■ The problem ■
When the string "Atelier" occurs in a line of the records, show that line.

── Data supplied

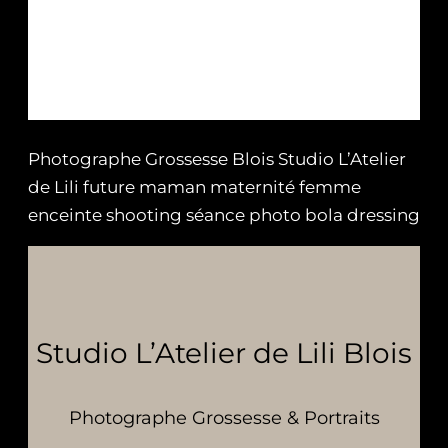
Photographe Grossesse Blois Studio L’Atelier
de Lili future maman maternité femme
enceinte shooting séance photo bola dressing
Studio L’Atelier de Lili Blois
Photographe Grossesse & Portraits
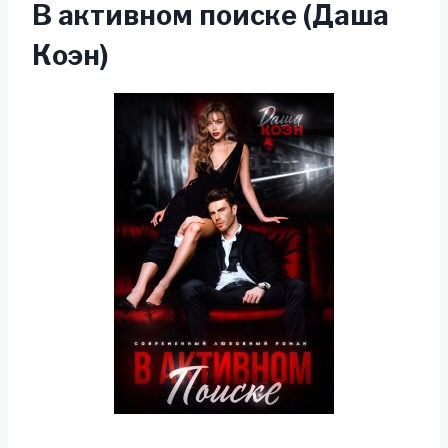
В активном поиске (Даша
Коэн)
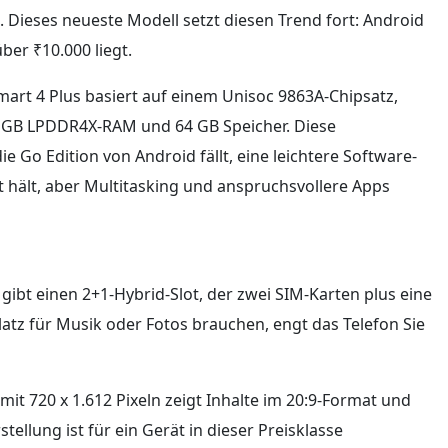
. Dieses neueste Modell setzt diesen Trend fort: Android
ber ₹10.000 liegt.
 Smart 4 Plus basiert auf einem Unisoc 9863A-Chipsatz,
 4 GB LPDDR4X-RAM und 64 GB Speicher. Diese
 Go Edition von Android fällt, eine leichtere Software-
t hält, aber Multitasking und anspruchsvollere Apps
gibt einen 2+1-Hybrid-Slot, der zwei SIM-Karten plus eine
atz für Musik oder Fotos brauchen, engt das Telefon Sie
 mit 720 x 1.612 Pixeln zeigt Inhalte im 20:9-Format und
tellung ist für ein Gerät in dieser Preisklasse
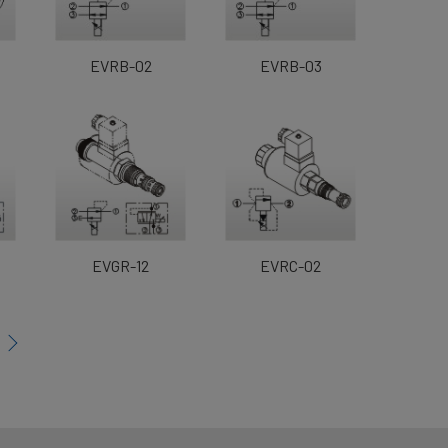
EVRB-02
EVRB-03
EVGR-12
EVRC-02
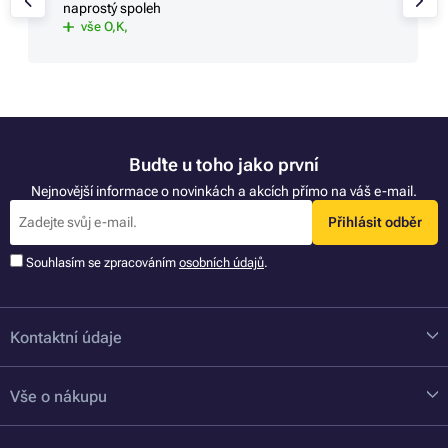
naprostý spoleh
vše O,K,
Buďte u toho jako první
Nejnovější informace o novinkách a akcích přímo na váš e-mail.
Přihlásit odběr
Souhlasím se zpracováním
osobních údajů
.
Kontaktní údaje
Vše o nákupu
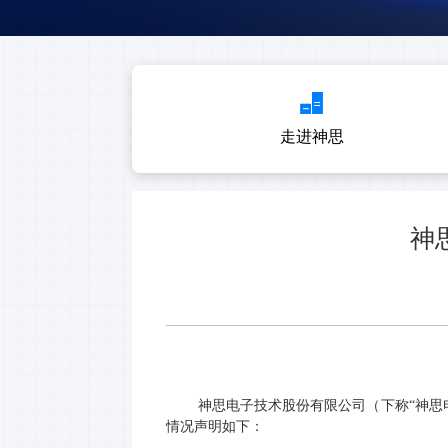
走进神思
神
神思电子技术股份有限公司
（
下称
“神思
情况声明如下：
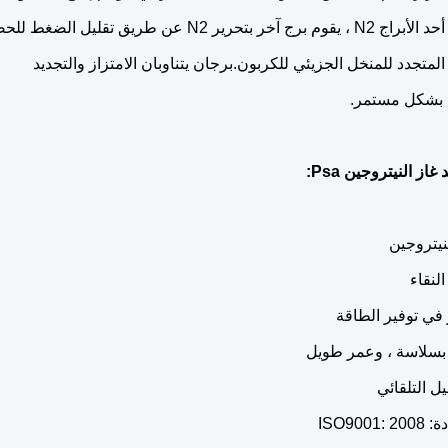
ر بتحرير N2 عن طريق تقليل الضغط للحصول على
لمتجدد للمنخل الجزيئي للكربون.برجان يتناوبان الامتزاز والتجديد
ز النيتروجين Psa:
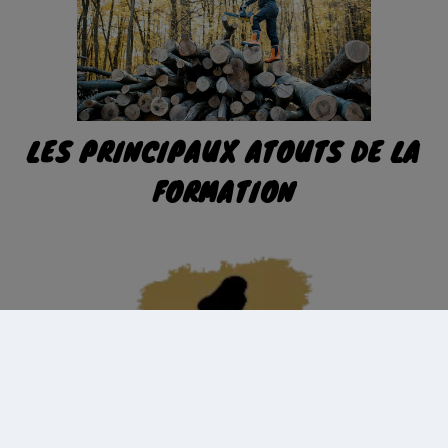
LES PRINCIPAUX ATOUTS DE LA
FORMATION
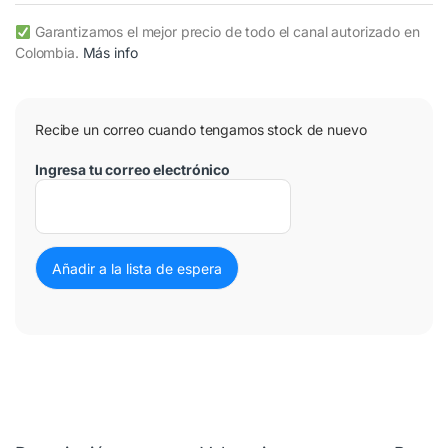
Garantizamos el mejor precio de todo el canal autorizado en
Colombia.
Más info
Recibe un correo cuando tengamos stock de nuevo
Ingresa tu correo electrónico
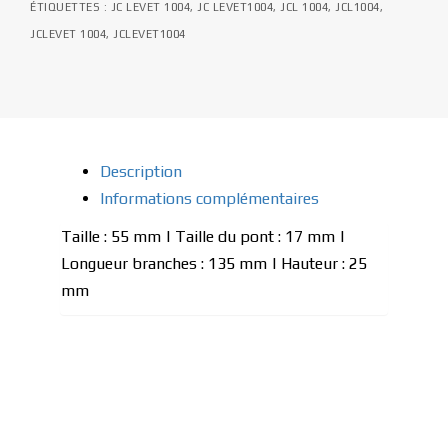
ÉTIQUETTES :
JC LEVET 1004
,
JC LEVET1004
,
JCL 1004
,
JCL1004
,
JCLEVET 1004
,
JCLEVET1004
Description
Informations complémentaires
Taille : 55 mm | Taille du pont : 17 mm |
Longueur branches : 135 mm | Hauteur : 25
mm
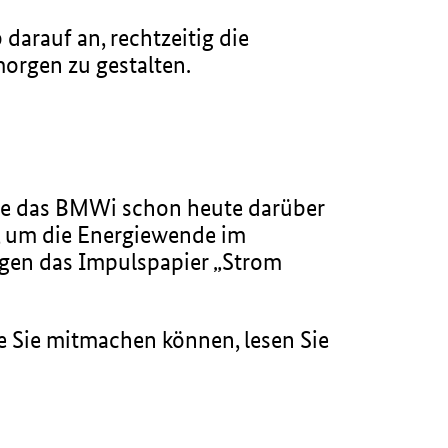
arauf an, rechtzeitig die
orgen zu gestalten.
hte das BMWi schon heute darüber
, um die Energiewende im
Tagen das Impulspapier „Strom
ie Sie mitmachen können, lesen Sie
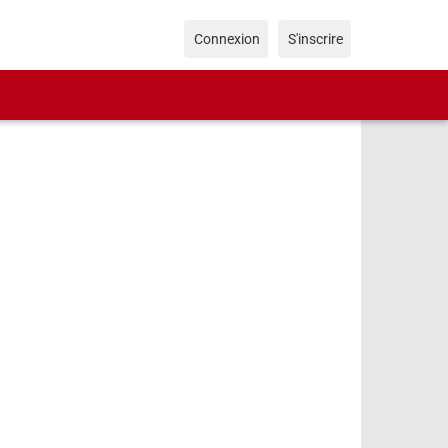
Connexion
S'inscrire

────

■ Solved problem ■
Photographe Grossesse Blois Studio L’Atelier
Studio L’Atelier de Lili Blois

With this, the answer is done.